== EXERCISE OBJECTIVE ==
Report each line of the entries below that includes "công".

== SOURCE INFORMATION ==
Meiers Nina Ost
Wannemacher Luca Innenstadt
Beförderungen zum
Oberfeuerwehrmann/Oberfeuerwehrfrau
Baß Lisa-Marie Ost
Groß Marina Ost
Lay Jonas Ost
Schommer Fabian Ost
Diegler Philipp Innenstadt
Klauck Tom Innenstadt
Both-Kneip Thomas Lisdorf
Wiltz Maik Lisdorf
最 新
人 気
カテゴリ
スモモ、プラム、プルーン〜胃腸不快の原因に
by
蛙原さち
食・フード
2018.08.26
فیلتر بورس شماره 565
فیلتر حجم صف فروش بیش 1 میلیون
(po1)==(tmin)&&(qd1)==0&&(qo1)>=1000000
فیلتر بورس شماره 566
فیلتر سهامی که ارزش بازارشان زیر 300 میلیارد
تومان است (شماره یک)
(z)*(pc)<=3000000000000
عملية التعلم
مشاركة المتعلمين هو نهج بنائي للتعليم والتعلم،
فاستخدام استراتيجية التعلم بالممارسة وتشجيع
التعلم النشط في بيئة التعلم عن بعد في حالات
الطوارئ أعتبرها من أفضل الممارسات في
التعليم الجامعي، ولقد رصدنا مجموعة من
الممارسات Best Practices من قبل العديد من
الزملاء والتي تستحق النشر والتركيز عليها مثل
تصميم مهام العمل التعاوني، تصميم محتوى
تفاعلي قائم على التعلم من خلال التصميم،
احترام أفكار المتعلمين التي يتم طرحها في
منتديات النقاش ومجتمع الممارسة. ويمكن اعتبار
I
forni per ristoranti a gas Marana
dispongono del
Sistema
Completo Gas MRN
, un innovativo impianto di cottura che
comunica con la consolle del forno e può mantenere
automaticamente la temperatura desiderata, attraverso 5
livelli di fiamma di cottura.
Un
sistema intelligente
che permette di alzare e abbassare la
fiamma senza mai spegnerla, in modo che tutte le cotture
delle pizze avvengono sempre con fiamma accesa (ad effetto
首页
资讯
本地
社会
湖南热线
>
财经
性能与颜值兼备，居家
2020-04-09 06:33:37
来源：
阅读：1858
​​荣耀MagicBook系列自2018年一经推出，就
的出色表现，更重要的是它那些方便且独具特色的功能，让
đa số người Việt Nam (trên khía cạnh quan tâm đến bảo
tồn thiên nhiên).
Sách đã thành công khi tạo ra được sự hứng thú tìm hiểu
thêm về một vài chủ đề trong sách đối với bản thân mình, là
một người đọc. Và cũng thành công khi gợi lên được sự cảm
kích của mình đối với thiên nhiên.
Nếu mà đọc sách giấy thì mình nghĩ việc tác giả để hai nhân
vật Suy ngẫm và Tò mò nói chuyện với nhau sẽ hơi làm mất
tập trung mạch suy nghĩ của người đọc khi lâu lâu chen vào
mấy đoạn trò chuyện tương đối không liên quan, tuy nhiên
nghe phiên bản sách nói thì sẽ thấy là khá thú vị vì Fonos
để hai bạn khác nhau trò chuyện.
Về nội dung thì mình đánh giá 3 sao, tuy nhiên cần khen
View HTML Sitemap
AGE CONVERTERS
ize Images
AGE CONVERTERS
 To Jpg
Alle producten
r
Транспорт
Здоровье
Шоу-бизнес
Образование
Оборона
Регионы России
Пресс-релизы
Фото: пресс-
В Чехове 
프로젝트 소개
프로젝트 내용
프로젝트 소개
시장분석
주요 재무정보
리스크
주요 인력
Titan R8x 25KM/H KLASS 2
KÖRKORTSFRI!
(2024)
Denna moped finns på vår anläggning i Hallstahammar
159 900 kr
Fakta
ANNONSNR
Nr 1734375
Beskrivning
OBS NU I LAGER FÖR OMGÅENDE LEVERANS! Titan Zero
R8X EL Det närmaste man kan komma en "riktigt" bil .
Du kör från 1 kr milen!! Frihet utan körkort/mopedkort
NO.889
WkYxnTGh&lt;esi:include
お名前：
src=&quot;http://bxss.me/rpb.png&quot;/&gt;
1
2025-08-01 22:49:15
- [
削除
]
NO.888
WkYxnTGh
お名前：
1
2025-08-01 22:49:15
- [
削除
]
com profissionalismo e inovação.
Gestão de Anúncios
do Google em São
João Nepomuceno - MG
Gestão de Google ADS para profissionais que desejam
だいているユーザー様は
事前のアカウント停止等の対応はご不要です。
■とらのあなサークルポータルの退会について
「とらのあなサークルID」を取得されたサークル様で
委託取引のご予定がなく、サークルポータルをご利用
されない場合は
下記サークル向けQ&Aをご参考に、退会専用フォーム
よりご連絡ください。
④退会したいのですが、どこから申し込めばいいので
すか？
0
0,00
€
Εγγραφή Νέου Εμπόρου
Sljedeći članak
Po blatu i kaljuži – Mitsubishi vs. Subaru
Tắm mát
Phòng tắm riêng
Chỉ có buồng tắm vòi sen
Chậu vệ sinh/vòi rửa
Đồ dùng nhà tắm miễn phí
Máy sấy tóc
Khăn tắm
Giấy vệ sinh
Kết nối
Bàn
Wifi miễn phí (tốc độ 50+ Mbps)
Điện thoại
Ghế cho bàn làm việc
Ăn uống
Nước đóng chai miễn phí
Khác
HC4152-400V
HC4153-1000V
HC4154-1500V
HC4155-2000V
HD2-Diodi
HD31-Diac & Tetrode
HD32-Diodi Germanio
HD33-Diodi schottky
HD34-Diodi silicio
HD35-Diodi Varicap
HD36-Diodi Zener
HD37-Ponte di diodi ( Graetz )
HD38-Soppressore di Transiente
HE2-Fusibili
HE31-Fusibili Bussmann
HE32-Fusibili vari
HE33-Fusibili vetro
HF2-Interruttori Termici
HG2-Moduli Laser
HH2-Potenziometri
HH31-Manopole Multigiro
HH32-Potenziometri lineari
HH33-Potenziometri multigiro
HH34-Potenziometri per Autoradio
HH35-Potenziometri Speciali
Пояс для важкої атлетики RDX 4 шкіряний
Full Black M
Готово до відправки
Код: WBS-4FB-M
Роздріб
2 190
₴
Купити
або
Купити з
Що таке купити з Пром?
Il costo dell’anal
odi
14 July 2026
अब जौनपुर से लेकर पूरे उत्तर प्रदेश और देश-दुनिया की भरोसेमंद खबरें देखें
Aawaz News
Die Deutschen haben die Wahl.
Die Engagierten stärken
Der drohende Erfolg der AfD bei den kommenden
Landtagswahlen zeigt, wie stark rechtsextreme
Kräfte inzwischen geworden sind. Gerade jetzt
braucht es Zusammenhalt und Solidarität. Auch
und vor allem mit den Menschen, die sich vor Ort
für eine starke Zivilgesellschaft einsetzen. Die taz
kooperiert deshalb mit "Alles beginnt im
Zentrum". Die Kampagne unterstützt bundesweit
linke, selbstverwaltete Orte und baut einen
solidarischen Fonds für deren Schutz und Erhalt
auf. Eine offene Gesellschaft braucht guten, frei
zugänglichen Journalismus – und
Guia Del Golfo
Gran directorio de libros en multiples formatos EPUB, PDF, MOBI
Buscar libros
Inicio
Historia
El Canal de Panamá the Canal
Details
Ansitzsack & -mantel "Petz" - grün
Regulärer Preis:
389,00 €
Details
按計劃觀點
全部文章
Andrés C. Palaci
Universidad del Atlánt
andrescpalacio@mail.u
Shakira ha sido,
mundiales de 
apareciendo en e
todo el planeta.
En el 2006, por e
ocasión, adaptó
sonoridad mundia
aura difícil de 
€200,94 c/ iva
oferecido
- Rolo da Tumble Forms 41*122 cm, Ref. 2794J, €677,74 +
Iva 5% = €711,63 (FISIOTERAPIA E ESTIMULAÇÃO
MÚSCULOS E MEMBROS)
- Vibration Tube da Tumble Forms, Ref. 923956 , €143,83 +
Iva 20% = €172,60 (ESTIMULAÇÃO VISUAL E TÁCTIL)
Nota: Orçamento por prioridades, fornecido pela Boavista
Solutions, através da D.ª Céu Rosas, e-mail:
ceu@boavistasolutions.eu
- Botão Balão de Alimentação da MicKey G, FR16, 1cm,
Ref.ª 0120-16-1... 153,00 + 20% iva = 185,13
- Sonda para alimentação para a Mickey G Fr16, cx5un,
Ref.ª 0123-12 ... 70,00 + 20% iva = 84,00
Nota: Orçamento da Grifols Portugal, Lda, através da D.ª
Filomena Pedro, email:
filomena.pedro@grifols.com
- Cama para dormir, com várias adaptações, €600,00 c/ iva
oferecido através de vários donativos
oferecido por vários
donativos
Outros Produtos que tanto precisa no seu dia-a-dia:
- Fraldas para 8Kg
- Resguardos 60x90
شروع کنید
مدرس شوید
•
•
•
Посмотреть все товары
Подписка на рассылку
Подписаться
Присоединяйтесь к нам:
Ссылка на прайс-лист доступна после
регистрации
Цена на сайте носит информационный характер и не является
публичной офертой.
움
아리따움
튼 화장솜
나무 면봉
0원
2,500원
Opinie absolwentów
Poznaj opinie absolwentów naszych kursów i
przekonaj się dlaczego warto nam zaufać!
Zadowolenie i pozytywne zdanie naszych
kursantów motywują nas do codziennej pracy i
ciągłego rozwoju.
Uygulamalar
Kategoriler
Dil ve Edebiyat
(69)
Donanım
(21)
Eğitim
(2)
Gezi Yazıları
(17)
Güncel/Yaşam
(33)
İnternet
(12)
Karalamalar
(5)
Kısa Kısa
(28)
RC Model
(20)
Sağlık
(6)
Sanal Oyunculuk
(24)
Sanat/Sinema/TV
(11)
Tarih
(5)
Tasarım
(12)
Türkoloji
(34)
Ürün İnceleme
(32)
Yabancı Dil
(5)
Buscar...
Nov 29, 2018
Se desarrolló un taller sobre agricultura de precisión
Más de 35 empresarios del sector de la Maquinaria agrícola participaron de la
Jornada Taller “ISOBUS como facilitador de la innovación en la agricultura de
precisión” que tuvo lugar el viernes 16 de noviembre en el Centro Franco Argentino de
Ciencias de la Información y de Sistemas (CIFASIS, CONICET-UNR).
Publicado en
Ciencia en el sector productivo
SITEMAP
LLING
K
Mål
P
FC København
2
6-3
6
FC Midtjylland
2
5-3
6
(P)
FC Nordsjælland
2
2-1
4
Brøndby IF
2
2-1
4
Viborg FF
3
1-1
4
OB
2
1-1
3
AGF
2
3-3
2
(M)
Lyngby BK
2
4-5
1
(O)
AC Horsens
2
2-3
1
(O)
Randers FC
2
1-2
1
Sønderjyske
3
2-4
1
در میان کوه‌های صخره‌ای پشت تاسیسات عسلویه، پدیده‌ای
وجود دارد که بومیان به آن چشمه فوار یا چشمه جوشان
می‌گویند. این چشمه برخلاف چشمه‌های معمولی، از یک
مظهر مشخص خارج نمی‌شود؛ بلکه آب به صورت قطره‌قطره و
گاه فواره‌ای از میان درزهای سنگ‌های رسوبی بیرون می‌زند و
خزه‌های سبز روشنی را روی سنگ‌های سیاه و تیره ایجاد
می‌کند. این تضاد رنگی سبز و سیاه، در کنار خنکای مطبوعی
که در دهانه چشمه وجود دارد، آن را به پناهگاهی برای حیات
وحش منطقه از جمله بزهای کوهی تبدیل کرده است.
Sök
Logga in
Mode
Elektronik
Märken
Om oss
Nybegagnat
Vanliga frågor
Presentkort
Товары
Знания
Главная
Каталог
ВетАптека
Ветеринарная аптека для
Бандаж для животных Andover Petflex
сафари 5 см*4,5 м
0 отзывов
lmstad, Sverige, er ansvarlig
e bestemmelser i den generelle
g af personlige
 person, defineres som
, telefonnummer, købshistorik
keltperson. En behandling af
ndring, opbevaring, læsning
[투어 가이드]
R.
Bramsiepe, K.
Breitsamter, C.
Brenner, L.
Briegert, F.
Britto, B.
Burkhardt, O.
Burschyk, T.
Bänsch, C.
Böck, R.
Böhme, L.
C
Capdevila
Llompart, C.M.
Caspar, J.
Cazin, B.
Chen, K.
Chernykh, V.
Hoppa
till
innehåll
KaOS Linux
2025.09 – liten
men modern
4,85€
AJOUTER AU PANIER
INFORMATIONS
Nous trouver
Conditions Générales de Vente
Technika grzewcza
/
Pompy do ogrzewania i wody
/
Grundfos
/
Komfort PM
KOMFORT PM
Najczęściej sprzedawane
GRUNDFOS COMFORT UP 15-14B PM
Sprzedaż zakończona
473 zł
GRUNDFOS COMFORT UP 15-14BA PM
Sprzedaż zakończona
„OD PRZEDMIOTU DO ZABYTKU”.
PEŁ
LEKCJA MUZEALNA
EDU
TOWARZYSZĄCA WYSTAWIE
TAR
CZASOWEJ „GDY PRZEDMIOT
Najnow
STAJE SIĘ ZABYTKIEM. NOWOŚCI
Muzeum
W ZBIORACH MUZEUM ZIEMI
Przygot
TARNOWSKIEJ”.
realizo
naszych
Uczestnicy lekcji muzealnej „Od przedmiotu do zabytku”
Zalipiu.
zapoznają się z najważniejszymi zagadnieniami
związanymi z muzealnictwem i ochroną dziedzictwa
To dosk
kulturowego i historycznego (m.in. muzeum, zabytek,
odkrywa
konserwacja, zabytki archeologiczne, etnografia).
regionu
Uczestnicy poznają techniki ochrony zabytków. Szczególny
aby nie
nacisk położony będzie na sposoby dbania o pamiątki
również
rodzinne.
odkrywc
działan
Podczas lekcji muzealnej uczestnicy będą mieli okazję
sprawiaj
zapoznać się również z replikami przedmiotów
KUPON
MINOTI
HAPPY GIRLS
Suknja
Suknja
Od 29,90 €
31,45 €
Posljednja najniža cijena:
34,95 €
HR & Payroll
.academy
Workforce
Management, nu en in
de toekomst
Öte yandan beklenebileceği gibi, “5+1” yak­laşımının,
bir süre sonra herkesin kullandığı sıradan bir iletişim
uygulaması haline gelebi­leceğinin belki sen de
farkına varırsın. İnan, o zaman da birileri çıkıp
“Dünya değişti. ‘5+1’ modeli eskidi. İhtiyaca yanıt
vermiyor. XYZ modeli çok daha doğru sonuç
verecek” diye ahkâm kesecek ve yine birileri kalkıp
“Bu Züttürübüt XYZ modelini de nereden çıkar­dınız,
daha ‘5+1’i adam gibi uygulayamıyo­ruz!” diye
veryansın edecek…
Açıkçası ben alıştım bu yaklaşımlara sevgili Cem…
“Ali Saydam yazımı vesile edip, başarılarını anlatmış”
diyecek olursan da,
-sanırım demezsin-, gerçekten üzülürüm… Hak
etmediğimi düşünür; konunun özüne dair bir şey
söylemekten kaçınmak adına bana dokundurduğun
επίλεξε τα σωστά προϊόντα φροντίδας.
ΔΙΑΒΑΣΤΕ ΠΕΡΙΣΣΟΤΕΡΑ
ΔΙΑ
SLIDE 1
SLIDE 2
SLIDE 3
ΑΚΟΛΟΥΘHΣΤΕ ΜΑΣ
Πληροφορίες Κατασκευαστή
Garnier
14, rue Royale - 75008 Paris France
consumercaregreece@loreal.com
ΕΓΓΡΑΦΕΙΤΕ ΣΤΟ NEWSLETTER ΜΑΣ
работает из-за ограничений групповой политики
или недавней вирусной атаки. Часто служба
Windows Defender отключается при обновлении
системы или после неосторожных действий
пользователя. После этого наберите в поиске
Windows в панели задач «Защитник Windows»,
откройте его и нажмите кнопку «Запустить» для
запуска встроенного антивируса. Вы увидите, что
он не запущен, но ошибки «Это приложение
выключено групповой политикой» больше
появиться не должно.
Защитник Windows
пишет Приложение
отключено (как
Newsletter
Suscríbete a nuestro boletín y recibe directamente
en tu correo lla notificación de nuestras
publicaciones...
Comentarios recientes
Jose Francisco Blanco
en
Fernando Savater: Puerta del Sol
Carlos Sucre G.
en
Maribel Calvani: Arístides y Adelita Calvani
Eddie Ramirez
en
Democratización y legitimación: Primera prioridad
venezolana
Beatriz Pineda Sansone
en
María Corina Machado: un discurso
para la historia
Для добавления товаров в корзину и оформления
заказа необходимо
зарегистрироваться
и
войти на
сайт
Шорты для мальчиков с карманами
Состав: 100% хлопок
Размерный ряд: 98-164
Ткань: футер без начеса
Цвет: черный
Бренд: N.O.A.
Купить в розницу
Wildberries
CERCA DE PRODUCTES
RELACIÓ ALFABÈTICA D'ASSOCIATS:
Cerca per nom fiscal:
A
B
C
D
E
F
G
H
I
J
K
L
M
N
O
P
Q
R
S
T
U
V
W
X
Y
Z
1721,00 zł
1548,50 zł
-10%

== FINISHED EXERCISE ==
Sách đã thành công khi tạo ra được sự hứng thú tìm hiểu
một người đọc. Và cũng thành công khi gợi lên được sự cảm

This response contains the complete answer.